Mike sourit et replongea dans ses notes.

– Pile ou Face ? demanda Arthur.

– Les deux, les idées se bousculent dans ma tête.

– Prépare toi, le terrain aura évolué après cette pluie, plus dur à appréhender, cela pimentera la partie.

– Tu as raison Grand-Pa. Je voudrais juste que tu ne prennes pas froid.

– Il m’en faudrait plus, rassure-toi.

– Et mat, dit fièrement Arthur, Joseph tu t’es déconcentré !

– Respect mon ami, tu m’as bien eu.

– Allez, venez, la pluie s'aténue, je vous emmène si vous voulez finir avant la nuit.

Mike les attendait sur le pas de la porte, il était temps de se remettre sur les rails. Il avait tout de même une échéance dans deux jours, et il ne voulait pas passer à côté, ni être un simple figurant. Mike à nouveau était prêt à débuter la partie. À l’impact avec la balle, son corps se relâcha. Il avait une certaine élégance quand il swinguait, son coup était si fluide que tout semblait facile. La balle avança et se posa en position idéale sur le fairway. Joseph reconnut là toute la puissance de son grand.

– Très joli coup, décidemment tu maîtrises ta frappe.

– Merci, attention la flatterie ne te permettra pas de remporter ce trou.

– Tu as déjà tout gagné, je suis fier de toi.

Le Grand-Père et le petit-fils avancèrent d’un bon pas pour jouer leur deuxième coup. Joseph fit une approche tout en douceur, qui permit à la balle de s’arrêter à quelques centimètres du trou. Mike après avoir étudié le coup, ne laissa aucune chance à Grand-Pa.

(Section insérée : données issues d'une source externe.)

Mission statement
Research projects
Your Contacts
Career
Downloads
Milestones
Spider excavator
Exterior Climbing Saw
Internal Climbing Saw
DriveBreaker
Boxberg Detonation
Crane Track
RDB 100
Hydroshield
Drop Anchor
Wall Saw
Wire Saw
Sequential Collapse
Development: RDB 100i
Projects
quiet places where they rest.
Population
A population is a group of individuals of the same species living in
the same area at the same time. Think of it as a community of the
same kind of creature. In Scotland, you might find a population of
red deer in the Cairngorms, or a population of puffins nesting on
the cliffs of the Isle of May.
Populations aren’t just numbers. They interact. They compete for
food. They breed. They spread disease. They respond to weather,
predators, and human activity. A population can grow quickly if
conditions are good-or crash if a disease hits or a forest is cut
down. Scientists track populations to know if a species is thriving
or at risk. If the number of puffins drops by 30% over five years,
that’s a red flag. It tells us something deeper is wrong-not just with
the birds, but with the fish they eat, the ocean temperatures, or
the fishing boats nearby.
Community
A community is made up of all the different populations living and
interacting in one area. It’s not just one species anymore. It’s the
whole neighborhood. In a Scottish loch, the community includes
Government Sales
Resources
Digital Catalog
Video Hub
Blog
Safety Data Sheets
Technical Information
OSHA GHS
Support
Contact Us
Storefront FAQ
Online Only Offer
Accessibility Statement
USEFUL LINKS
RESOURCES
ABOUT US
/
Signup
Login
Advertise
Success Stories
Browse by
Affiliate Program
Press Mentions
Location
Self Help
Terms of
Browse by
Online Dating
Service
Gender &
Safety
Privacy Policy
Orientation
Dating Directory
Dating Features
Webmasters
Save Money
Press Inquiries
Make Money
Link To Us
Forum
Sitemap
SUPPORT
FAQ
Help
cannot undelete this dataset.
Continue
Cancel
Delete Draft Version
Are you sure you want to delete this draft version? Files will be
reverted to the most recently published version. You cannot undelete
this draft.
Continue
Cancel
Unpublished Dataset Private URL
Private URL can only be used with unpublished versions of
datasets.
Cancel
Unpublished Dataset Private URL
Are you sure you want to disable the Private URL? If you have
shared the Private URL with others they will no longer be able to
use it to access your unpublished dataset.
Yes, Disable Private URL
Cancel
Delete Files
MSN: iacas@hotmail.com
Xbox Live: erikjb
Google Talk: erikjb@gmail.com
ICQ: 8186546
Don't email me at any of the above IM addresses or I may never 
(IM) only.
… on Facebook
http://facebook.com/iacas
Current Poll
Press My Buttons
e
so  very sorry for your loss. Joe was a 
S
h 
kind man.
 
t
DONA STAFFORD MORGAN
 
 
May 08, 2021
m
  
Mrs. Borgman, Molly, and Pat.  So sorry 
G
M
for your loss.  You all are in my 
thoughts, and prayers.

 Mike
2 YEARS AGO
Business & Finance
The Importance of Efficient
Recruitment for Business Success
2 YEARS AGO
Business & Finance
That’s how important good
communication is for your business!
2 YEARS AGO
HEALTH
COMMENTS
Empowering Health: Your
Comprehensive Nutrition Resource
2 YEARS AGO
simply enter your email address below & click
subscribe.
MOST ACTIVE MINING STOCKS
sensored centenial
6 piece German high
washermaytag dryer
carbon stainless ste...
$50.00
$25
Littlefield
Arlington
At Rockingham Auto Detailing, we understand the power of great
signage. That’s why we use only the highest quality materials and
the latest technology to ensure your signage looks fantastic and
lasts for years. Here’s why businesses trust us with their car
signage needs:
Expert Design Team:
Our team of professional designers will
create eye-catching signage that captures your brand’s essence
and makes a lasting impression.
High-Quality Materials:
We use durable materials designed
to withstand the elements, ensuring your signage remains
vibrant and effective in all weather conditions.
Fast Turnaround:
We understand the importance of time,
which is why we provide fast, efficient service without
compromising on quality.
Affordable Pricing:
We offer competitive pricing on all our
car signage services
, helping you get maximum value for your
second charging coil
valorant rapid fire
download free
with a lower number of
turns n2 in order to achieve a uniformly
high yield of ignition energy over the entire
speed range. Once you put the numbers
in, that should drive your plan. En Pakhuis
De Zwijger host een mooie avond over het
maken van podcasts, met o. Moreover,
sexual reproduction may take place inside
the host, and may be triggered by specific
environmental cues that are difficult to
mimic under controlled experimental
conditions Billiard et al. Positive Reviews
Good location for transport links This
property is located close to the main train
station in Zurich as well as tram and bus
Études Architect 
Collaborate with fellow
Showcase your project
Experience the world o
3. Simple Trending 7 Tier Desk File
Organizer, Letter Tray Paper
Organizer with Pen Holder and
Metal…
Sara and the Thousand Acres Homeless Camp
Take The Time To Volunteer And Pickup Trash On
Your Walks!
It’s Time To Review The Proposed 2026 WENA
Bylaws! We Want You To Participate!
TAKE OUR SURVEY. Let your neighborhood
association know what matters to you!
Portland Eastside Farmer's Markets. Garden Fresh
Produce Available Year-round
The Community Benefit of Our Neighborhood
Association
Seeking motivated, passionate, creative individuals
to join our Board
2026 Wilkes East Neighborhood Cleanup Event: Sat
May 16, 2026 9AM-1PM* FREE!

– Ficelle, et voilà un eagle pour commencer, je vais en baver, annonça Joseph.

– Un zéro pour moi, et une première sortie en mer. C’est une double victoire.

Les deux hommes enchaînèrent les trous avec beaucoup de sérieux, ne lâchant aucun point. Lorsqu’ils se présentèrent au départ du trou numéro onze, Mike menait huit à quatre. Il avait cédé le trou deux et le sept, tous les deux à cause d’une approche trop agressive. À chaque fois, il s’était ressaisi enchaînant le trou trois et huit par des birdies.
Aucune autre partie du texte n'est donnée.